Как бы не так, здесь умысел двойной,
здесь в воздухе невидимая складка.
Опять шмыгнет, дыханье затаит
вчерашний ежик с чуткими ушами,
и легче мне, что страх имеет вид.
Пусть поживет за нашими вещами.
В прозрачных стенах движутся зверьки,
как будто рыб подводные теченья.
Здесь мысль и плоть тождественно легки,
пространство здесь утратило значенье.
И если утром встанешь, чтоб смахнуть
пыль со стола, сомнешь в воображенье
тот странный мир, по полировке путь,
оставленный тебе как приглашенье.
ВНУТРЕННЕЕ ЗРЕНИЕ
Я вижу, как темное дерево медленно движется через меня
и в кончиках пальцев шевелятся тонкие ветки.
И эта картинка настолько сильнее реальноcти, что понять,
как выглядит тело, не могут тягучие веки.
Внутри меня мох и смолистая древесина.

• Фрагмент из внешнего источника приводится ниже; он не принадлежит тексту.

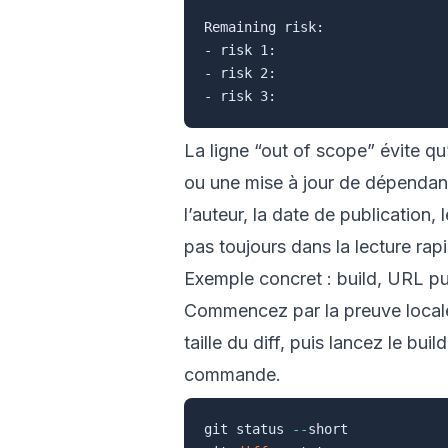
Remaining risk:

- risk 1:

- risk 2:

La ligne “out of scope” évite qu
ou une mise à jour de dépendanc
l’auteur, la date de publication,
pas toujours dans la lecture rap
Exemple concret : build, URL p
Commencez par la preuve locale.
taille du diff, puis lancez le bu
commande.
git status 
--
short
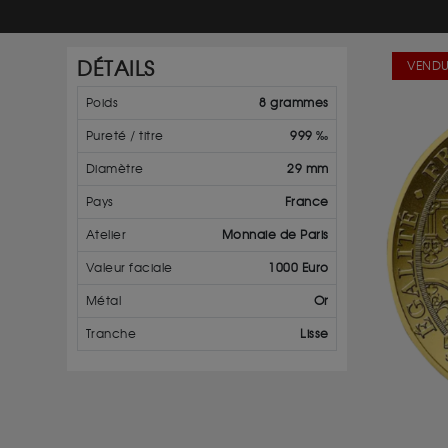
DÉTAILS
VENDU
Poids
8 grammes
Pureté / titre
999 ‰
Diamètre
29 mm
Pays
France
Atelier
Monnaie de Paris
Valeur faciale
1000 Euro
Métal
Or
Tranche
Lisse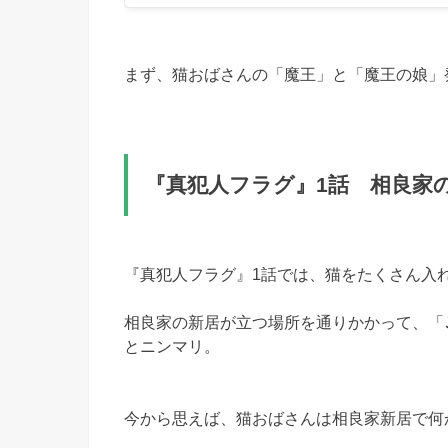
まず、猫おばさんの「魔王」と「魔王の娘」
『真犯人フラグ』1話 相良家
『真犯人フラグ』1話では、猫をたくさん入
相良家の新居が立つ場所を通りかかって、「
とニンマリ。
今から思えば、猫おばさんは相良家新居で何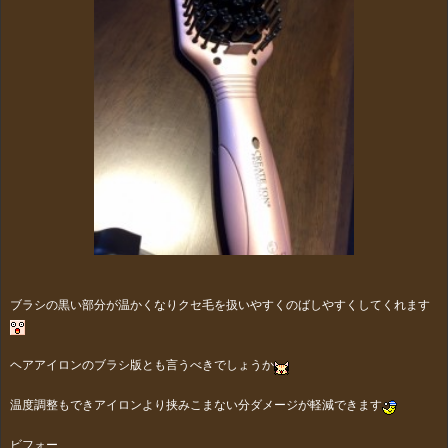
ブラシの黒い部分が温かくなりクセ毛を扱いやすくのばしやすくしてくれます
ヘアアイロンのブラシ版とも言うべきでしょうか
温度調整もできアイロンより挟みこまない分ダメージが軽減できます
ビフォー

Земная кора
готова к любым превращеньям, но мы замечаем
обычно лишь то, что поблизости – кромку двора
и мертвые вещи, что тайно живут за плечами.
Быть может, все то, что приснилось, могло б прорасти
наружу; быть может, слова существуют – как звери,
как зерна в земле, точно люди в смятеньи и птицы в пути.
А их пустота – тоже выбор и зренья, и веры.
_________________________________________
Об авторе:
ИНГА КУЗНЕЦОВА
Родилась в поселке Черноморском Краснодарского края, выросла в академгородке Протвино (Московская область), живет в Москве.
Закончила факультет журналистики МГУ, в аспирантуре изучала философию. Работала редактором в журналах «Вопросы литературы» и «Октябрь», литературным обозревателем на «Радио России»; публиковалась как поэт и литературный критик во многих литературных журналах и антологиях. Автор трех поэтических книг: «Сны-синицы» (2002), «Внутреннее зрение» (2010) и «Воздухоплавания» (2012).
Лауреат студенческого поэтического конкурса имени А.С. Пушкина (1994), молодежной премии «Триумф» (2003) и профессиональной премии поэтов «Московский счет» в номинации «Лучший дебют» за первый сборник стихотворений. Лауреат Международного Волошинского фестиваля (2012).
В 2010 году Инга Кузнецова представляла Россию на X Международном ПЭН-фестивале в Нью-Йорке; участвовала как поэт и переводчик в совместном русско-американском проекте Bookwings в 2012 году. Стихи переведены на английский, французский, польский, китайский, грузинский языки; неоднократно звучали в исполнении молодых актеров Театра-студии МХАТ.